The paper, titled "Let Them Eat Big Macs, Crunch Wraps, and Whoppers," was produced by UCSC economics lecturer Stephen Owen and four student researchers. The team combined public labor market data with in-person manager interviews at more than 100 fast-food outlets across Santa Cruz and the Central Valley, with particular focus on restaurants clustered within a mile of each other along Mission Street. Their findings point to menu price increases of 8 to 12 percent, reduced scheduled hours, widespread elimination of overtime, new eligibility barriers to hour-based benefits, and accelerating investment in labor-saving technology.

McDonald's, Burger King, and Taco Bell locations the research team examined had all installed automated ordering kiosks and payment terminals. Several were also piloting AI voice ordering at drive-throughs and automated dishwashing. Owen argued those investments are not coincidental. "Competitiveness in the fast food industry has always been about progressions in sophistication and efficiency, so the industry is really ripe for automation," he said.

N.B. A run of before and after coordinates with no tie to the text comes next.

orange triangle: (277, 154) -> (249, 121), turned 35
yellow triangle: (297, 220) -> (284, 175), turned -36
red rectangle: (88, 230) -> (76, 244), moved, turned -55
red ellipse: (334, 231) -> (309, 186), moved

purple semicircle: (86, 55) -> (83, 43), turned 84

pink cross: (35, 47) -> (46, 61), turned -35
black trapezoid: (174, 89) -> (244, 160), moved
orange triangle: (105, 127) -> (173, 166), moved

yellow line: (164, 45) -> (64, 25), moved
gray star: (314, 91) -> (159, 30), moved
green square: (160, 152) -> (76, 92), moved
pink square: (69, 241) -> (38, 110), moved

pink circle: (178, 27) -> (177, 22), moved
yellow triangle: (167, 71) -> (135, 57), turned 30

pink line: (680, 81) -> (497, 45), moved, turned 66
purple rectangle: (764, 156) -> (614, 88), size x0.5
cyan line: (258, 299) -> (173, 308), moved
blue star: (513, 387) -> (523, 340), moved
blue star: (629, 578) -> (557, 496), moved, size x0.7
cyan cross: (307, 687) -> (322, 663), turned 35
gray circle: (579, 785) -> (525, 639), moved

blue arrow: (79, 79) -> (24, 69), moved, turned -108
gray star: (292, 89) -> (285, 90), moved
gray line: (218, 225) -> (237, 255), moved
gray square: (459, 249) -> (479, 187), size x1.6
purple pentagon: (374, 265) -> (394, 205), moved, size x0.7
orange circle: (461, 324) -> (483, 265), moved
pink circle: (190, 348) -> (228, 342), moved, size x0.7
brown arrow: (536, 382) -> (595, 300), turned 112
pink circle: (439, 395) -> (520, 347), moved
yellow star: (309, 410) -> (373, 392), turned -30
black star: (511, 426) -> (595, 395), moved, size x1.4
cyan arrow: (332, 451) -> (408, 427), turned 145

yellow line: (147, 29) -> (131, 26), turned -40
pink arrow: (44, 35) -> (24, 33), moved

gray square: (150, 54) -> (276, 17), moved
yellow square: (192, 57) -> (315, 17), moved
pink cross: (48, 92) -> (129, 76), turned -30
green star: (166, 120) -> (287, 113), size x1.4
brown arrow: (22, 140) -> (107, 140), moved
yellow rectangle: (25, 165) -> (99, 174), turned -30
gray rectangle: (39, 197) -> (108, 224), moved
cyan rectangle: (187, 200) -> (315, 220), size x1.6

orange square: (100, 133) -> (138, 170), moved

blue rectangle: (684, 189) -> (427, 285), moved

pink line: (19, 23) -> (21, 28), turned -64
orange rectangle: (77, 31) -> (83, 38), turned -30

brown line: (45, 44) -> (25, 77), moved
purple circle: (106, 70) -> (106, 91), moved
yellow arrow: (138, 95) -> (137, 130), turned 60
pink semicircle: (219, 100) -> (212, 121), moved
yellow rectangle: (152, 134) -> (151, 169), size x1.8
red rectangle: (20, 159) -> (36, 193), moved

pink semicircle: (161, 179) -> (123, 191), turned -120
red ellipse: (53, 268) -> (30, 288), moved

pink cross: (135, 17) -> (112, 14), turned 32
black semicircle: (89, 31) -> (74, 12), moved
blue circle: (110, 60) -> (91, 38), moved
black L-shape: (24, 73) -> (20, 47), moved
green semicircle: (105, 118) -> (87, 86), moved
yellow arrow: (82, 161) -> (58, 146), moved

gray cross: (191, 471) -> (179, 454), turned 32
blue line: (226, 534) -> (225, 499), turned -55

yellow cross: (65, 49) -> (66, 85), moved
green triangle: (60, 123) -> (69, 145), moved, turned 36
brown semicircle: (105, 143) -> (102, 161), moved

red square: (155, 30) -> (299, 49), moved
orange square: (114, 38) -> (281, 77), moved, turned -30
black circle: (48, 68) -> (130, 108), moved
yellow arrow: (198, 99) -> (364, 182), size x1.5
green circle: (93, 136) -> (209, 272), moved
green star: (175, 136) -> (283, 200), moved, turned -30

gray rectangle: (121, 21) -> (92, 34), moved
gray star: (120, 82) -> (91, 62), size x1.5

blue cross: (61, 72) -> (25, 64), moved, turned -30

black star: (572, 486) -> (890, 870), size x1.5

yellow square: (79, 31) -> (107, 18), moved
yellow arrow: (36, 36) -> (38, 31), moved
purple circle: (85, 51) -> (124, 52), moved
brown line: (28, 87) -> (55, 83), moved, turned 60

Assembly Bill 1228 took effect April 1, 2024, requiring $20-per-hour minimum pay at chains with 60 or more locations nationwide, a floor now more than $3 above California's general minimum wage of $16.90. For crew members who kept their hours intact, the arithmetic is positive. The problem the UCSC paper documents is that some operators responded by trimming total hours per employee, removing overtime that longer-tenured workers had relied on, and scheduling fewer people per shift.

"Based on what we've found, I think this legislation is a classic case of 'no good deed goes unpunished,'" Owen said. "There are unintended consequences and knock-on effects, and overall, I think the results have definitely not been as positive as policymakers had been expecting."

AI-generated illustration
AI-generated illustration

The governor's office rejected the framing. Tara Gallegos, a spokesperson for Gov. Gavin Newsom, said the paper is "based on a handful of interviews on one street in Santa Cruz," is not peer-reviewed, and that "its claims are flat wrong," adding that higher wages are "strengthening our economy and lifting workers out of poverty."

The dispute sharpened a day later when UC Berkeley researchers Michael Reich and Denis Sosinskiy released a competing analysis using mobile device location data at individual restaurants nationwide. That study found the mandate "did not reduce employment." The UCSC paper directly criticized Berkeley for making "no mention of fast food restaurants responding to the increase in the cost of labor through automation," the mechanism Owen identified as the deeper threat to crew hours even when headcounts hold steady.

That methodological gap is where a McDonald's worker's lived experience falls. Eliminating overtime does not appear in employment totals. Cutting a shift from eight hours to six does not either. A worker can remain technically employed while earning considerably less each week.

Under AB 1228, the Fast Food Council can raise the sector wage annually through 2029, capped at the lower of 3.5 percent or the rate of inflation. Franchise operators who have not yet committed to automation are watching each rate cycle run the same margin math that, according to the UCSC findings, has already started replacing crew members at the order counter with kiosks.